Благополучие, считает писатель, — это не бытие, а существование, то есть обратное истинной жизни. Эту антибуржуазность Бунина нужно понимать не столько в социальном плане (хотя он и создал немало социально-обличительных страниц), сколько в философском. Ибо Бунин, по складу своей натуры, придает многим своим произведениям философско-созерцательный, лирический оттенок. На прозе его лежит печать поэта, — недаром Бунин огорчался, когда его «числили» в первую очередь прозаиком, а уж затем поэтом…
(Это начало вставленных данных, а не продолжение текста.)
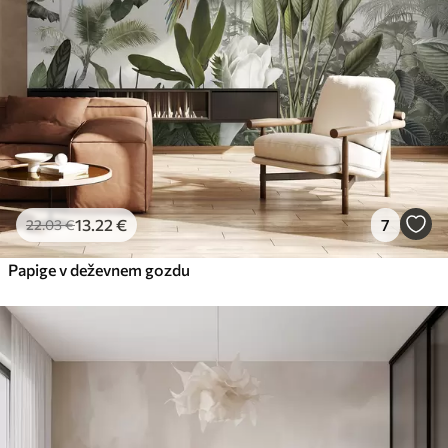
13
.22
€
7
22
.03
€
Papige v deževnem gozdu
Итак, что же такое жизнь, ее «тайны и бездны»? Одна из таких великих бездн, по мнению Бунина, — любовь. В ранней молодости познав это чувство во всей его силе и боли, он, в продолжение своего огромного пути художника, черпал из этого бездонного источника, создавая поэтические страницы, посвященные самому прекрасному, но самому загадочному и необъяснимому, как он считал, из человеческих чувств. Так, в бунинском творчестве середины и конца 10-х годов проходят перед читателем герои, раз и навсегда опаленные сильной и мучительной любовью, которая сокрушает их жизни, — если только они вообще остаются в живых, а не кончают с собой оттого, что иначе нельзя, как госпожа Маро и ее юный друг Эмиль («Сын»). Так, оцепенев после смерти горничной Лушки, помещик Хвощинский больше двадцати лет просидел на ее кровати, никуда не показываясь и до бесконечности перечитывая старинные книги о любви. Бунин не просто охотно поверил этой семейной легенде и написал рассказ («Грамматика любви»), — чутьем художника он стремился проникнуть в эту «бездну», постичь: просто ли сумасшедший его герой или это «какая-то ошеломленная, на одном сосредоточенная душа»?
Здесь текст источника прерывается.